Jesus throws out a demon – an unclean spirit. Think about it like this - a perplexing condition that limits your joy and energy, a haunting thought that snatches confidence from us, a horrible memory that holds too much sway in your life, a troubling past that still affects your present, an overwhelming experience from which you cannot fully recover.
We are all shaped by people and experiences, by culture and context, by good and evil, by light and darkness, by joys and losses. And sometimes, these events, or combinations of experience, can become anywhere from perplexing to paralyzing.

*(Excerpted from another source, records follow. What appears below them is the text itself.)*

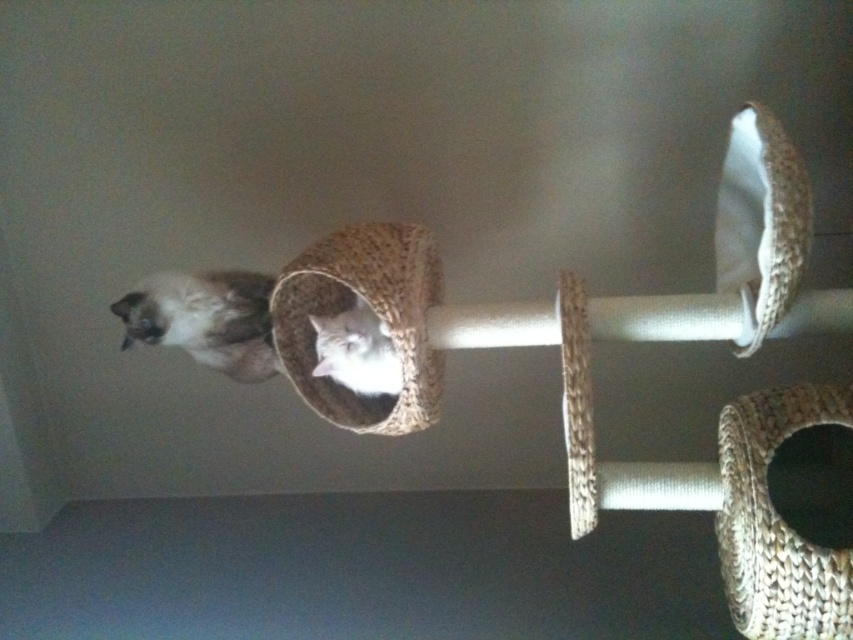 Question: Can you confirm if natural woven cat bed at center is positioned to the right of white soft cat at center?

Choices:
 (A) yes
 (B) no

Answer: (B)

Question: Does natural woven cat bed at center appear over white soft cat at center?

Choices:
 (A) yes
 (B) no

Answer: (A)

Question: Among these objects, which one is nearest to the camera?

Choices:
 (A) silky white cat at upper left
 (B) natural woven cat bed at center
 (C) white soft cat at center

Answer: (B)

Question: Which point is farther to the camera?

Choices:
 (A) (341, 349)
 (B) (293, 384)
 (C) (268, 365)

Answer: (C)

Question: Can you confirm if natural woven cat bed at center is thinner than silky white cat at upper left?

Choices:
 (A) yes
 (B) no

Answer: (B)

Question: Which of the following is the closest to the observer?

Choices:
 (A) natural woven cat bed at center
 (B) silky white cat at upper left
 (C) white soft cat at center

Answer: (A)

Serene Jones’ memoir reveals the complexities of her life – even as a distinguished, former professor at Yale, and a national leader in theological education. She is honest about her demons – a heritage of hatred in her family, which is a mixture of liberal progressives working on civil rights and a very tainted and ugly knowledge of degradation and abuse espoused by her grandfather and others. She is honest about her demons – she was molested by her adoring grand-father; and she even shares many other honest challenges with which she continues to deal – demons.

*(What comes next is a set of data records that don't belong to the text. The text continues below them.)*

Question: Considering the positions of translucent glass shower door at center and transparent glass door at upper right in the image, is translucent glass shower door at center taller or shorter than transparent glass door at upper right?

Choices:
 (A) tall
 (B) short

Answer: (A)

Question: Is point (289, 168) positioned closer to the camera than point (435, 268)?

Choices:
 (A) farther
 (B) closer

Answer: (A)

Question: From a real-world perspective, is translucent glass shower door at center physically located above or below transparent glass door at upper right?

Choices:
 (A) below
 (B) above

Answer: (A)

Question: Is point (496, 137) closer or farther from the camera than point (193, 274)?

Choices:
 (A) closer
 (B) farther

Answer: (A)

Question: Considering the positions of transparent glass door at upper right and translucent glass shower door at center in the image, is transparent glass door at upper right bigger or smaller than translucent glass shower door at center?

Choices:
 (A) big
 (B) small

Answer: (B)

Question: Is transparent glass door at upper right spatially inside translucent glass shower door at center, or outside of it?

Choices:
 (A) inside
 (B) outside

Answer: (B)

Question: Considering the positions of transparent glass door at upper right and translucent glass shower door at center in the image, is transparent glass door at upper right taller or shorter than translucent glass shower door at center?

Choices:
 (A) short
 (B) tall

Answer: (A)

What are the biggest demons that you have to deal with? And how well do you think you are dealing with them?
We should be gentle and kind to all those we encounter on our journey – for we do not know the wounds they are carrying, or the demons from which they need HEALING.
Jesus comes to bring HEALING – to all of us and all parts of us. This is one of the first things that Jesus does when he comes on the scene to embody and bring, to preach and depict, the coming of God’s reign! HEALING.

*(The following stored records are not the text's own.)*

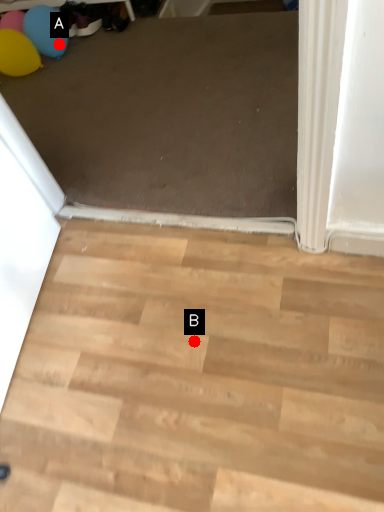 Question: Two points are circled on the image, labeled by A and B beside each circle. Which point appears closest to the camera in this image?

Choices:
 (A) A is closer
 (B) B is closer

Answer: (B) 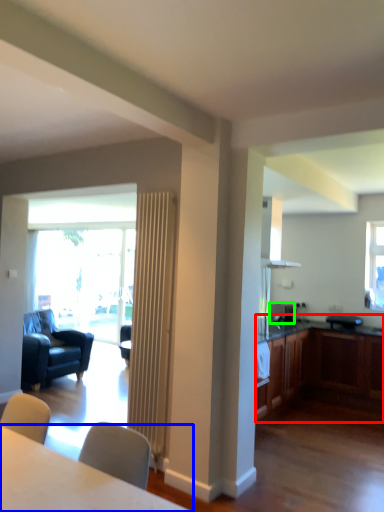 Question: Which is farther away from cabinetry (highlighted by a red box)? table (highlighted by a blue box) or appliance (highlighted by a green box)?

Choices:
 (A) table
 (B) appliance

Answer: (A)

And the prominence of this story – and others like it – Jesus casting out demons and HEALING – and the prevalence of Jesus’ care – want to affirm some very important points:
- God meets us where we are – in our pain, in our confusion and difficulty – but God loves us far too much to leave us there.
- Jesus casts out the demons and points the way to new life toward God’s Kingdom.
- Our life is rooted deeply in God’s love and care. That is the promise of baptism – which we experience again today.
- God comes to defeat evil and demons – all of them – calling us to new life in loving service toward God’s promised reign. This is the Good News of the gospel.
Last week, in the church school class in the Dining Room taught by music and renowned hymn expert, Michael Hawn, we sang a hymn based on this very text from Mark, and this HEALING story. We will sing that hymn – written by Tom Troeger - in just a moment. Here is part of the hymn: “Lord, the demons still are thriving, in the gray cells of the mind: tyrant voices, shrill and driving, twisted thoughts that grip and bind, doubts that stir the heart to panic, fears distorting reason’s sight,
guilt that makes our loving frantic, dreams that cloud the soul with fright.”
We all need HEALING. Jesus comes to heal. By the power of God’s grace and Spirit, may we not only discover the HEALING, may we live lives that promote healing, wholeness and hope for all people everywhere. AMEN
Prayer of Commitment: We believe, O Lord; help our unbelief. And fill us with such grace and peace that we live following Jesus, and promoting wholeness and healing everywhere. AMEN
Alex W. Evans, Pastor, Second Presbyterian Church, Richmond, VA preached this sermon during Sunday morning worship on September 22, 2019. This is a rough manuscript.